Usages futurs de la biomasse et gouvernance renouvelée

Le Conseil économique, social et environnemental (CESE) a publié en mai 2023 un avis sur la gouvernance de la biomasse. Selon les rapporteurs, la transition écologique devrait d’ici 2050 bouleverser ses usages, occasionnant ainsi des choix qui exigent selon les rapporteurs une nouvelle gouvernance. S’appuyant sur une étude réalisée par Solagro et l’Iddri, le rapport rappelle que la biomasse terrestre représente en métropole 310 millions de tonnes de matière sèche (graines, fruits et légumes, fourrages, résidus de cultures, bois en forêts et hors forêts).

De manière générale, les usages de la biomasse s’inscrivent dans des hiérarchies d’usage. Par exemple, la biomasse issue de cultures alimentaires est utilisée, par ordre décroissant de priorité, pour l’alimentation (humaine et animale), la biofertilisation, puis pour les matériaux et l’énergie. De même, les parties nobles du bois neuf servent d’abord à la construction ou à l’ameublement.

Un tiers de la biomasse terrestre est utilisé comme fourrage ou concentré, dans le cadre de l’alimentation animale. Mais de profonds changements seront nécessaires pour répondre aux objectifs de la Stratégie nationale bas carbone (SNBC) de la France, qui prévoit à l’horizon 2040 une multiplication par deux des usages énergétiques de la biomasse, en remplacement des énergies fossiles, et une hausse de 40 % des besoins pour l’industrie. En 2028, 24 % de la consommation finale brute de chaleur et de froid devront avoir pour origine la biomasse. Selon les rapporteurs, l’atteinte de tels objectifs n’est pas compatible avec l’actuelle fragmentation des objectifs stratégiques et des dispositifs de gestion. La Stratégie nationale de mobilisation de la biomasse (SNMB) n’a pas de pouvoir de prescription et elle cohabite avec des schémas régionaux, lesquels font d’ailleurs défaut dans quatre régions. Elle n’est pas articulée à la SNBC, ni même à la Programmation pluriannuelle de l’énergie.

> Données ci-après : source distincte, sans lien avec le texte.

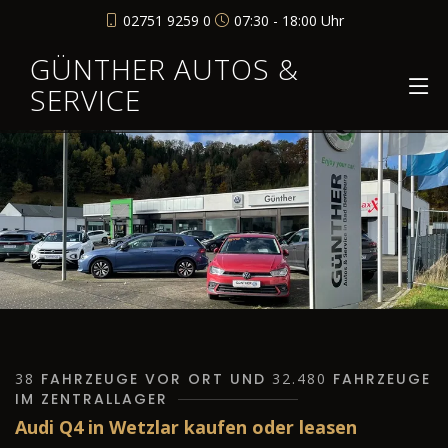
02751 9259 0
07:30 - 18:00 Uhr
GÜNTHER AUTOS &
SERVICE
38
FAHRZEUGE VOR ORT UND
32.480
FAHRZEUGE
IM ZENTRALLAGER
Audi Q4 in Wetzlar kaufen oder leasen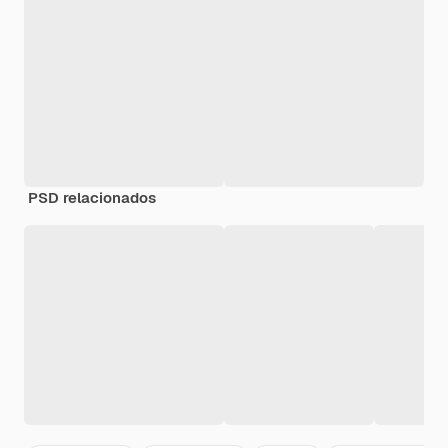
PSD relacionados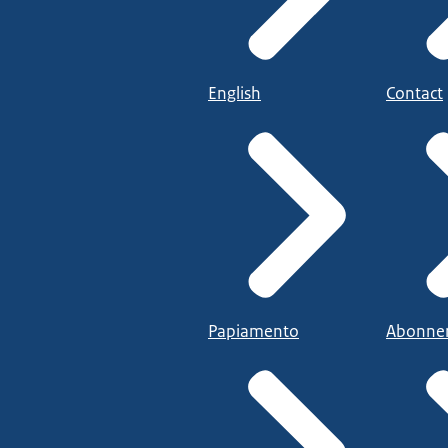
English
Contact
Papiamento
Abonne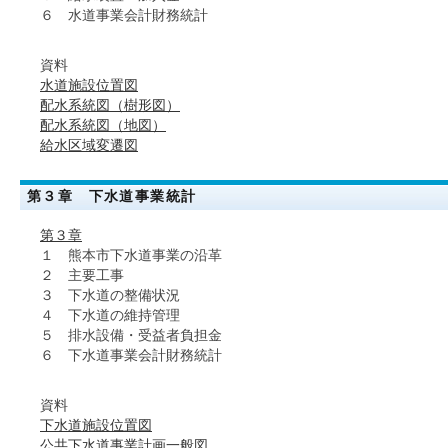
６ 水道事業会計財務統計
資料
水道施設位置図
配水系統図（樹形図）
配水系統図（地図）
給水区域変遷図
第３章 下水道事業統計
第３章
１ 熊本市下水道事業の沿革
２ 主要工事
３ 下水道の整備状況
４ 下水道の維持管理
５ 排水設備・受益者負担金
６ 下水道事業会計財務統計
資料
下水道施設位置図
公共下水道事業計画一般図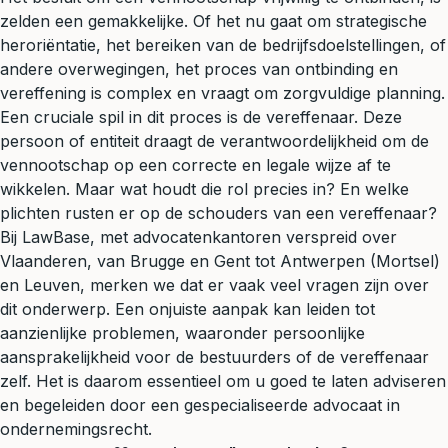
zelden een gemakkelijke. Of het nu gaat om strategische
heroriëntatie, het bereiken van de bedrijfsdoelstellingen, of
andere overwegingen, het proces van ontbinding en
vereffening is complex en vraagt om zorgvuldige planning.
Een cruciale spil in dit proces is de vereffenaar. Deze
persoon of entiteit draagt de verantwoordelijkheid om de
vennootschap op een correcte en legale wijze af te
wikkelen. Maar wat houdt die rol precies in? En welke
plichten rusten er op de schouders van een vereffenaar?
Bij LawBase, met advocatenkantoren verspreid over
Vlaanderen, van
Brugge
en
Gent
tot
Antwerpen (Mortsel)
en
Leuven
, merken we dat er vaak veel vragen zijn over
dit onderwerp. Een onjuiste aanpak kan leiden tot
aanzienlijke problemen, waaronder persoonlijke
aansprakelijkheid
voor de bestuurders of de vereffenaar
zelf. Het is daarom essentieel om u goed te laten adviseren
en begeleiden door een gespecialiseerde advocaat in
ondernemingsrecht
.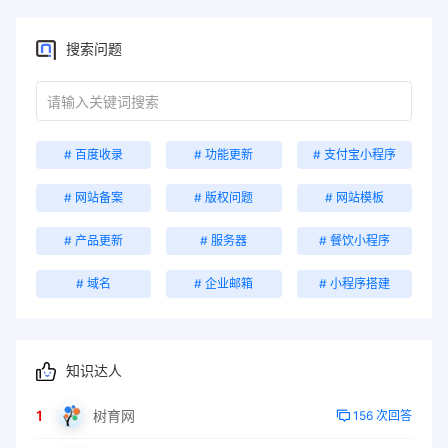
搜索问题
# 百度收录
# 功能更新
# 支付宝小程序
# 网站备案
# 版权问题
# 网站模板
# 产品更新
# 服务器
# 餐饮小程序
# 域名
# 企业邮箱
# 小程序搭建
知识达人
1
树育网
156 次回答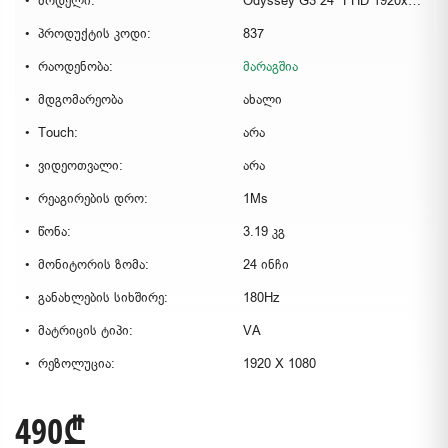
მოდელი:
Odyssey G3 24" FHD 1920x1080 VA 1ms 180Hz
პროდუქტის კოდი:
837
რაოდენობა:
მარაგშია
მდგომარეობა
ახალი
Touch:
არა
ვიდეოთვალი:
არა
რეაგირების დრო:
1Ms
წონა:
3.19 კგ
მონიტორის ზომა:
24 ინჩი
განახლების სიხშირე:
180Hz
მატრიცის ტიპი:
VA
რეზოლუცია:
1920 X 1080
490₾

Le CESE préconise une sobriété de tous les usages de la biomasse, incompatible avec la part qu’y représentent à l’heure actuelle l’alimentation animale et l’exportation, qui devraient « suivre une trajectoire de réduction en concertation avec les acteurs concernés ». D’autres préconisations portent sur la gouvernance au niveau national. Par exemple, deux scénarios sont proposés pour l’Observatoire national des ressources en biomasse (FranceAgriMer), envisageant un fonctionnement plus transverse incluant les questions énergétiques et climatiques, ainsi qu’un élargissement de la tutelle incluant le ministère chargé de la transition écologique. À l’échelon local, les « cellules biomasse » devraient favoriser le dialogue entre les communautés forestière, agricole, énergétique et industrielle, le Schéma régional de développement, d’aménagement durable et d’égalité des territoires (SRADDET) pouvant alors se muer en un lieu de discussion des priorités productives de la région.